Book Review: The Taste of Apple Seeds

I absolutely love the title and the cover of Katharina Hagena's The Taste of Apple Seeds, which spent two years as a bestseller in Germany and was recently translated into English. As an orchardist's daughter, I well know the taste of apple seeds: bitter and woody, a disappointing end that should be spit out. I'd like to say I could make an analogy to a character in the book, but I didn't quite get there.

The story focuses on three generations of women: Iris and her cousin, Iris's mother and her sisters, and Iris's grandmother and her sister. Unfortunately, I kept getting the names mixed up. Had the author used the terms "Grandmother" and "Mom" and "Aunt So-and-So," I would have been able to follow the story better. As it was, I had to keep flipping back to figure out the placement of Anna, Bertha, Christa, Inga and Harriet. That, no doubt, is my own fault as a reader who falls asleep after 15 minutes, night after night. But still, it is distracting and takes away from the fluidity of the novel.

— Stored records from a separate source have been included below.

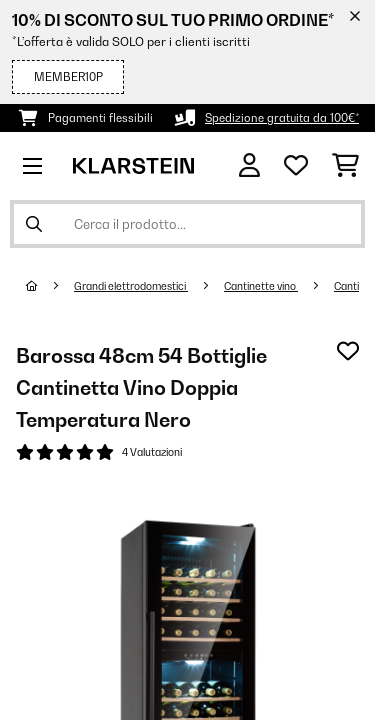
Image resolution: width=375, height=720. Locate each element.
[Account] (249, 165)
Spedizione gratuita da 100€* (282, 118)
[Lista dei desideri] (296, 166)
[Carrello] (345, 166)
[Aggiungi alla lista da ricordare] (348, 351)
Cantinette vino (261, 286)
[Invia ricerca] (34, 224)
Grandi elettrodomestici (131, 286)
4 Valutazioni (152, 452)
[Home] (50, 286)
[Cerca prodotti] (187, 224)
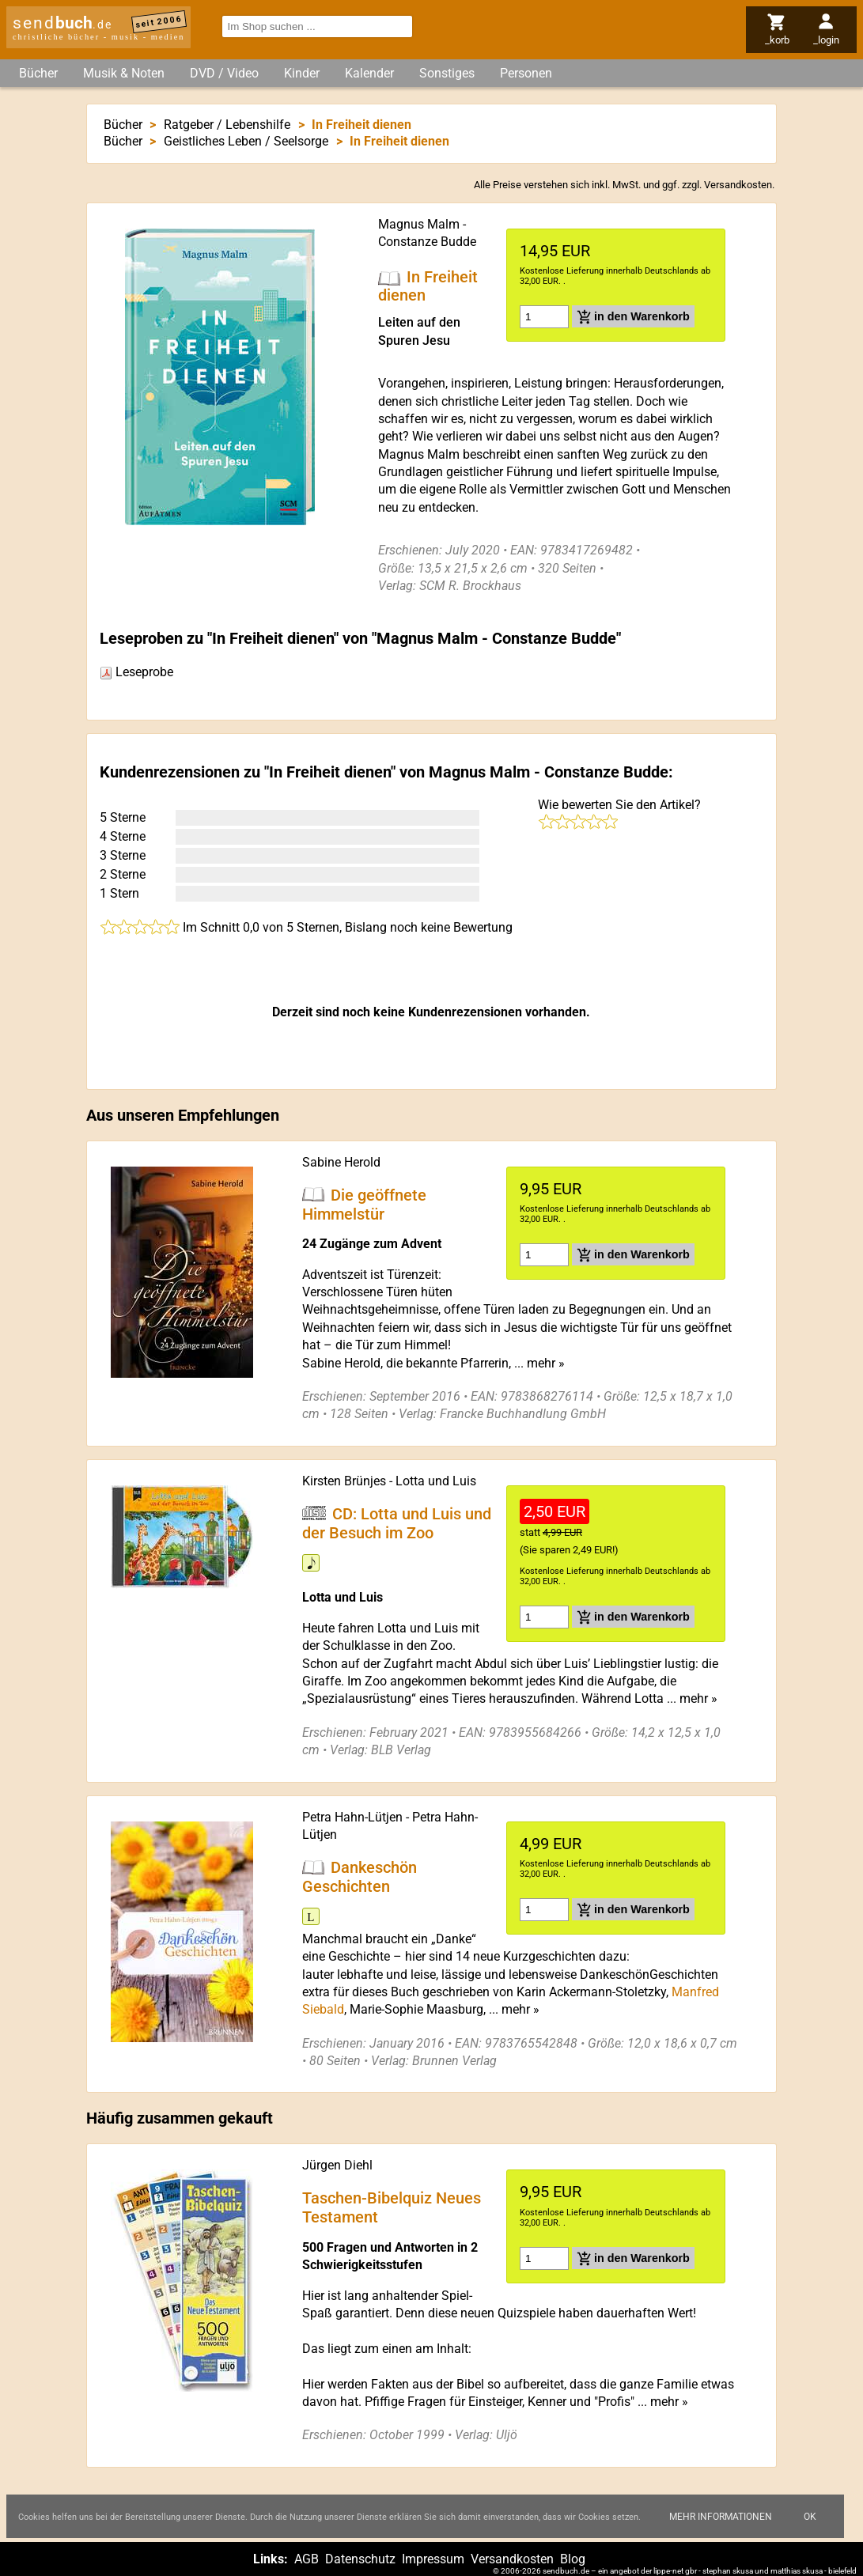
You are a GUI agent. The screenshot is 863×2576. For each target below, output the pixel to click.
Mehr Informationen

Iris, as the sole survivor of the third generation and heiress of her grandmother's estate, is the collector of family stories. Anna, Bertha, Christa, Inga and Harriet all had stories that Iris needed to discover and tell. Anna and Bertha loved the same man; Inga sparks, literally; Christa misses home; and Harriet's beloved daughter, Iris's cousin, dies in an accident I never quite understood. The stories were all interesting, although told in a confusing fashion. I was left with many questions, a sense of being unfulfilled by the vignettes. (Again, that could be my lack of proper concentration.)

But I really liked the story of Iris and Max, a childhood friend with whom she reunites. I love that Iris dressed in all the old dresses and rode her bike around town. I liked that she was clumsy and unsure of herself.  But I found some things so perplexing that I got hung up on them. Like why, for example, Iris loves to swim in the lake in one paragraph ("I always felt secure when I swam") and yet was terrified of what was under the water in another ("I was afraid of the dead stretching out their soft white hands to me, huge pikes that might be swimming under me, places where the water suddenly turned very cold")? Those kinds of contradictions in character confuse me.

I'm not giving a rousing recommendation, I know. I actually liked the novel. The stories of the women were all intriguing and unique. I just had trouble following them. Perhaps I am too orderly and lack proper concentration skills.